[Task inputs]

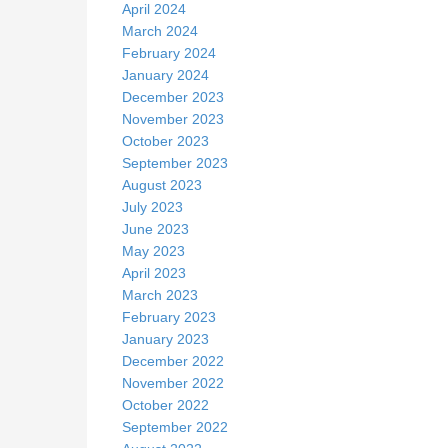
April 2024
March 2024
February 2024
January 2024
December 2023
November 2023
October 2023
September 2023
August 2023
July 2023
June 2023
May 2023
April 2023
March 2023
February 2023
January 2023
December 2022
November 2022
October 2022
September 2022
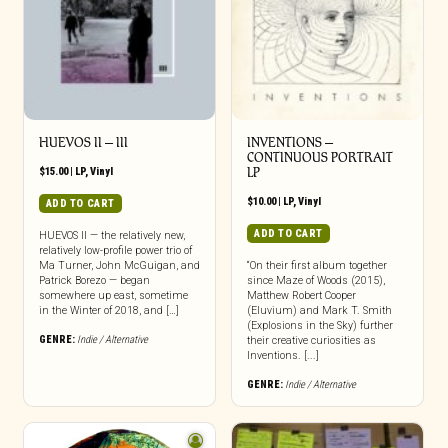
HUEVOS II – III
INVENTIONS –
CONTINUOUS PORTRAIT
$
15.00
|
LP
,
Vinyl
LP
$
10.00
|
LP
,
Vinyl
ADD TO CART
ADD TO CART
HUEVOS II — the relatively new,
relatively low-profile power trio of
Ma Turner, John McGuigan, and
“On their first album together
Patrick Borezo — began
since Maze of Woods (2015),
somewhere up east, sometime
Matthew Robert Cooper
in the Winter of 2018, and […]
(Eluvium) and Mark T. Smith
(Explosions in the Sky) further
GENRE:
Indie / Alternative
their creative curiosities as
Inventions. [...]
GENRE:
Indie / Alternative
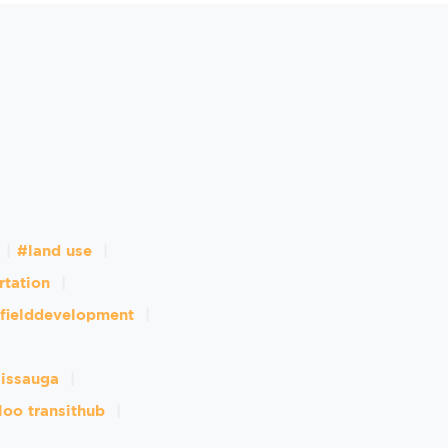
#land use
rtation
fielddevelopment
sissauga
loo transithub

--

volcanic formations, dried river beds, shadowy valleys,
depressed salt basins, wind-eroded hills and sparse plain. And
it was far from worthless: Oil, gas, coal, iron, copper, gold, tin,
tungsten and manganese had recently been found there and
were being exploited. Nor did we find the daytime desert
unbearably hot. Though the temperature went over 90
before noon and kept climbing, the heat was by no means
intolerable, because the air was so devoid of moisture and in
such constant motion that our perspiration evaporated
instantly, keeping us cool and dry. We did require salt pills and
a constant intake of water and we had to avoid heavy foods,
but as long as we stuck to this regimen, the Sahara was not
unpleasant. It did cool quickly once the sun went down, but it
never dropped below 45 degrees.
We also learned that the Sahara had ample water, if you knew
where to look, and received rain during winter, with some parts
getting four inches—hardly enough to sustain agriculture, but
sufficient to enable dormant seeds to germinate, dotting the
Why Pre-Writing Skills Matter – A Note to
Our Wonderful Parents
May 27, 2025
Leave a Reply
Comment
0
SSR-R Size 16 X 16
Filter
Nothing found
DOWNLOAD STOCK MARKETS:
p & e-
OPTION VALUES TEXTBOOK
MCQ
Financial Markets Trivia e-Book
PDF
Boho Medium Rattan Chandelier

[Exercise description] Copy all lines in the listing above where the string "salt" appears.

[Result of the task]
depressed salt basins, wind-eroded hills and sparse plain. And
instantly, keeping us cool and dry. We did require salt pills and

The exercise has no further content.